McQuigg, who is bound for UNLV to play football, expressed concern about the postponement of the high school season and his inability to showcase his athletic talent to college recruiters.
“It was a continuous spiral downward," McQuigg said. "The uncertainty of us not having a season killed my spirit alot, and same thing for a lot of kids. I didn’t know if I was going to be able to go to college, the college that I wanted to go to."
While practice for football and soccer can begin Friday, Cassen said in the news release that there still cannot be any physical contact until the county case rate drops below 14 per 100,000 residents.

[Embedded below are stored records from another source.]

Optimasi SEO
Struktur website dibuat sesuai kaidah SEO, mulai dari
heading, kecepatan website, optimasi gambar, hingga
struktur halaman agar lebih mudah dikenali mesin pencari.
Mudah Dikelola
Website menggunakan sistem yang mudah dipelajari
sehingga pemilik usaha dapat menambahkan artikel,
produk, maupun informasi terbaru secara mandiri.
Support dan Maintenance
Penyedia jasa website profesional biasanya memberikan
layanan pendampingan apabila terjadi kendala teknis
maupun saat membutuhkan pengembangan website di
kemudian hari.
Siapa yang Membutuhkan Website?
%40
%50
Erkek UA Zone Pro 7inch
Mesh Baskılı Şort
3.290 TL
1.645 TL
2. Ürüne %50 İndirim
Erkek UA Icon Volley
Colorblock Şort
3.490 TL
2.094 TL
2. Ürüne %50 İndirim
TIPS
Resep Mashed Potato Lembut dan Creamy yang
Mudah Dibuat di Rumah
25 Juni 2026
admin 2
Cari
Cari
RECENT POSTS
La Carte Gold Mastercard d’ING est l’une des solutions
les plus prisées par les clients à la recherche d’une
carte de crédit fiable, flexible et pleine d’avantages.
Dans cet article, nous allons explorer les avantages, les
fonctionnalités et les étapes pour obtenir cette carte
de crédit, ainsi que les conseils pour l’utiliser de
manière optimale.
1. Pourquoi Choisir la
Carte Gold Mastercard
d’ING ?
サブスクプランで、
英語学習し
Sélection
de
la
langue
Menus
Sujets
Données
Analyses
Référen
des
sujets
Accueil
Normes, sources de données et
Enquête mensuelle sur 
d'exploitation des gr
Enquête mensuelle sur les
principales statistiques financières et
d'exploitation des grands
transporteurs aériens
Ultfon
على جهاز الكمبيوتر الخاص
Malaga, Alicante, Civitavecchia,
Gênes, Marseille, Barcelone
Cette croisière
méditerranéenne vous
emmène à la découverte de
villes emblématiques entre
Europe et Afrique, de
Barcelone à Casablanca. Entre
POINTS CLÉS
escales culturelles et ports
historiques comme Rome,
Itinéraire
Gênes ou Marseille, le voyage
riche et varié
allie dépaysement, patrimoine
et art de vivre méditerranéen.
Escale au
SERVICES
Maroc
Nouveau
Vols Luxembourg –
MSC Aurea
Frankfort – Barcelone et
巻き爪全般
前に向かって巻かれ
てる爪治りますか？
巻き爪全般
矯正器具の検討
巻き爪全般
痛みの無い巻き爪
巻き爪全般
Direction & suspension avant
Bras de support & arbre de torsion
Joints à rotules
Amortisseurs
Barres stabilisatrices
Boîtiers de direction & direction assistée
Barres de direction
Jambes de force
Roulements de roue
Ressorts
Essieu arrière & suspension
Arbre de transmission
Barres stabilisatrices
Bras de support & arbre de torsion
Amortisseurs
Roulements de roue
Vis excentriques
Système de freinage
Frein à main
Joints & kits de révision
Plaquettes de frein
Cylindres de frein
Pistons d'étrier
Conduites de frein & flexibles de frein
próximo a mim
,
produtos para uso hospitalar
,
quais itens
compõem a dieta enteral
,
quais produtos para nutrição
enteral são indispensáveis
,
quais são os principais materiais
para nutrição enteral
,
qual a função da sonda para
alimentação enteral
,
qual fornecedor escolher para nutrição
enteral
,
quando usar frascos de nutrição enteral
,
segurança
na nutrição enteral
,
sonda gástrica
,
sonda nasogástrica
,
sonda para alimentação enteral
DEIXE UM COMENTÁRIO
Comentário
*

As of Tuesday, the case rate was at 15.
The expectation is the case rate number will continue to drop and the football season can begin with an abbreviated six-game spring season starting March 11.
In addition, according to the news release, baseball, softball, and boys and girls lacrosse are set to open their seasons on March 13.
Boys and girls water polo are now scheduled to begin practices April 17.
The announcements come just days after a San Diego Superior Court judge granted a temporary restraining order allowing youth and high school sport participation "as long youths follow the same or similar COVID-19 protocols used for competition in professional and/or collegiate sports within the county.”
In response, the CIF San Diego Section suggested the order could create access and equity issues: “The order obtained by the plaintiffs appears to require our member schools to apply the more rigorous and costly COVID-19 protocols of our local San Diego professional and intercollegiate sports teams.”
“This decision may have unintentionally increased the costs of COVID-19 protocols for our member schools,” the news release continued. “Equally concerning is the real prospect that the order will create a two-tiered system within the section whereby communities and schools with the financial means are able to comply with the COVID-19 protocols of professional and intercollegiate sports teams, while those communities and schools without the financial means to fund such protocols will be left unable to meet the requirements of the order.”
In announcing the start dates for the selected sports, the CIF San Diego Section also issued safety protocols for players and coaches. For example, football players and coaches must test negative 24 hours before game time.
And in soccer: No handshakes, high-fives or fist bumps.